• [ABOUT THIS EXERCISE]: Transcribe the full listing without changing a word, and omit its pictures.

• [DATA SHOWN]:
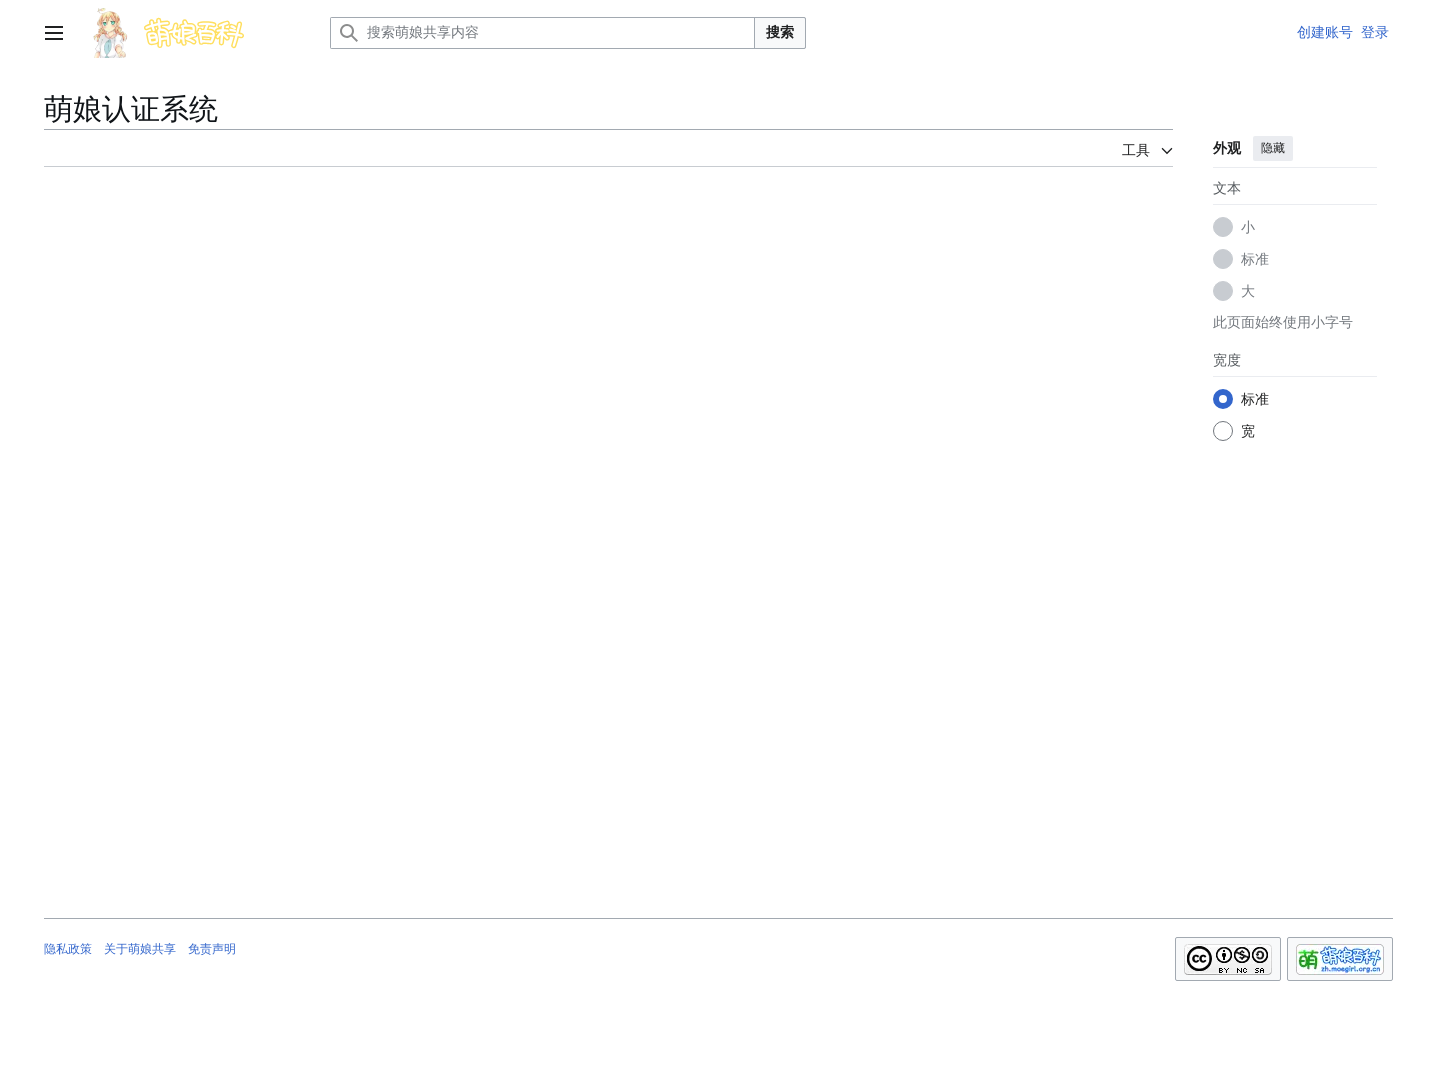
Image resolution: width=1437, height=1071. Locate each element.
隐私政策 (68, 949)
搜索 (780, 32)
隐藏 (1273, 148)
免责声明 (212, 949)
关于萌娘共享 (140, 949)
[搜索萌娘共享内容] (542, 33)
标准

• [EXPECTED ANSWER]:
Image resolution: width=1437, height=1071. Locate each element.
隐私政策 (68, 949)
搜索 (780, 32)
隐藏 (1273, 148)
免责声明 (212, 949)
关于萌娘共享 (140, 949)
[搜索萌娘共享内容] (542, 33)
标准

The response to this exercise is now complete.